The group simulated particle interactions within several light atomic nuclei, ranging from three nucleons in helium to 40 in calcium. For each type of atomic nucleus, they ran a random sampling algorithm to generate a video of where each of the protons and neutrons in a given nucleus might be found over time.
“At some point, these particles can be distributed in one direction, interacting with each other with a given pattern, where this one pairs with that one, for example, and a third particle is hit instead. Then, at another time, they will be distributed differently, ”explains co-lead author Diego Lonardoni, a physicist at Los Alamos National Laboratory and Michigan State University. “So we repeat these calculations over and over again to achieve balance.”
To see some kind of equilibrium or pattern emerge, the team had to simulate all the physics possible between each particle, generating thousands of snapshots for each type of nucleus.
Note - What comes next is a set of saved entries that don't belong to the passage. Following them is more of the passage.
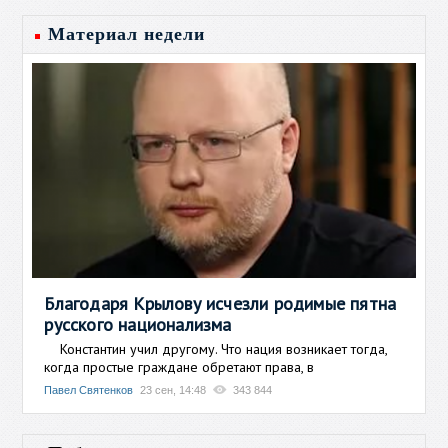
Материал недели
Благодаря Крылову исчезли родимые пятна
русского национализма
Константин учил другому. Что нация возникает тогда,
когда простые граждане обретают права, в
Павел Святенков
23 сен, 14:48
343 844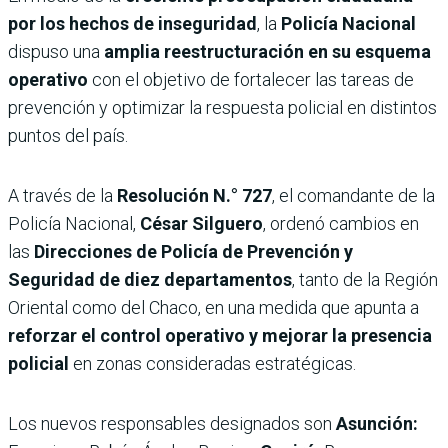
por los hechos de inseguridad
, la
Policía Nacional
dispuso una
amplia reestructuración en su esquema
operativo
con el objetivo de fortalecer las tareas de
prevención y optimizar la respuesta policial en distintos
puntos del país.
A través de la
Resolución N.° 727
, el comandante de la
Policía Nacional,
César Silguero
, ordenó cambios en
las
Direcciones de Policía de Prevención y
Seguridad de diez departamentos
, tanto de la Región
Oriental como del Chaco, en una medida que apunta a
reforzar el control operativo y mejorar la presencia
policial
en zonas consideradas estratégicas.
Los nuevos responsables designados son
Asunción: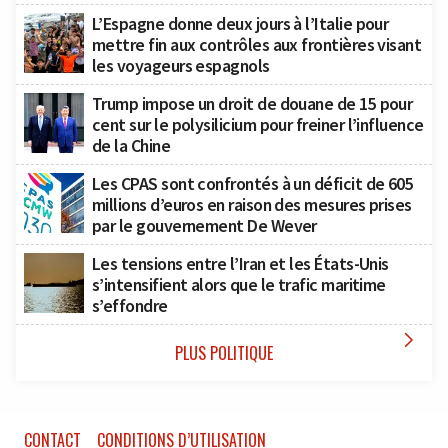
L’Espagne donne deux jours à l’Italie pour
mettre fin aux contrôles aux frontières visant
les voyageurs espagnols
Trump impose un droit de douane de 15 pour
cent sur le polysilicium pour freiner l’influence
de la Chine
Les CPAS sont confrontés à un déficit de 605
millions d’euros en raison des mesures prises
par le gouvernement De Wever
Les tensions entre l’Iran et les États-Unis
s’intensifient alors que le trafic maritime
s’effondre

PLUS POLITIQUE
CONTACT
CONDITIONS D’UTILISATION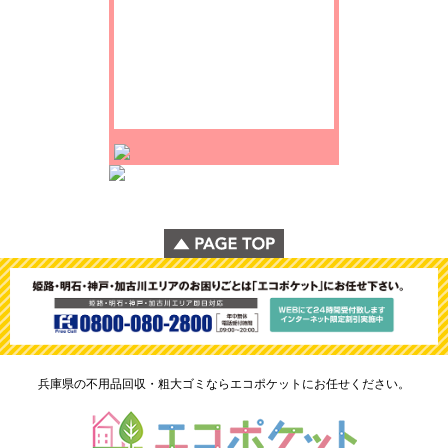
兵庫県の不用品回収・粗大ゴミならエコポケットにお任せください。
To perform this number of calculations would normally require millions of processing hours.
“It would take my laptop more than the age of the universe to complete the calculation,” says Hen. “If you spread the calculation among 10,000 processors, you can get your result in one time on a human scale.”
So the team used supercomputers at Los Alamos and the Argonne National Laboratory – some of the most powerful computers in the world – to distribute the work in parallel.
After running the simulations, they plotted a distribution of nucleons for each type of nucleus they simulated. For example, for an oxygen nucleus, they found a certain percentage of nucleons within 1 fermi, and another percentage slightly closer, and so on.
Surprisingly, they found that, for long-range nucleons, the distribution varied considerably from one type of nucleus to another. But for short-range nucleons less than 1 femtometer apart, the distributions between atomic types were exactly the same regardless of whether the nucleons inhabited an ultralight helium nucleus or a denser carbon nucleus. In other words, short-range nucleons behaved independently of their larger-scale environment, in the same way that atomic behavior is described by the contact formalism.
“Our discovery offers a new and simple way to determine the short range part of the nuclear distribution which, together with existing theory, essentially achieves the complete distribution,” says Hen. “With this, we can test the nature of the neutrino and calculate the cooling rates of neutron stars, among other open questions.”
This research was supported, in part, by the US Department of Energy, the Pazy Foundation, the Israel Science Foundation, and the Clore Foundation.